## Problem
Each record, word for word and stripped of pictures, is what the answer should contain.

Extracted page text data
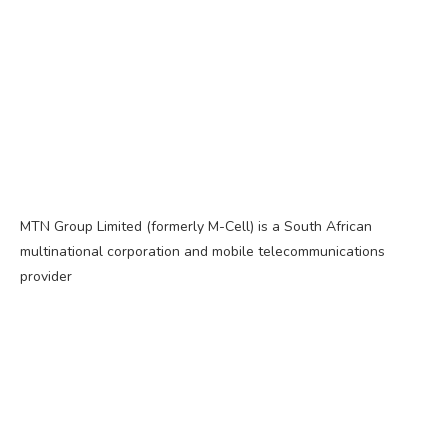
MTN Group Limited (formerly M-Cell) is a South African
multinational corporation and mobile telecommunications
provider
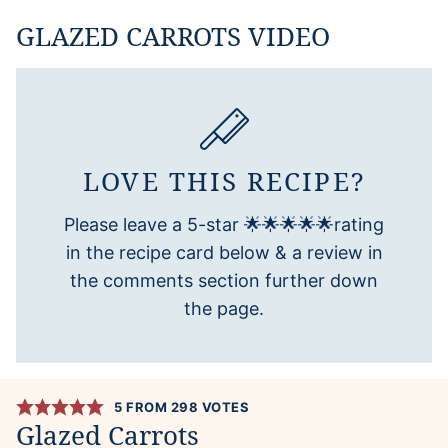
GLAZED CARROTS VIDEO
LOVE THIS RECIPE?
Please leave a 5-star 🌟🌟🌟🌟🌟rating
in the recipe card below & a review in
the comments section further down
the page.
5
FROM
298
VOTES
Glazed Carrots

## Solution to this exercise
MTN Group Limited (formerly M-Cell) is a South African
multinational corporation and mobile telecommunications
provider
GLAZED CARROTS VIDEO
LOVE THIS RECIPE?
Please leave a 5-star 🌟🌟🌟🌟🌟rating
in the recipe card below & a review in
the comments section further down
the page.
5
FROM
298
VOTES
Glazed Carrots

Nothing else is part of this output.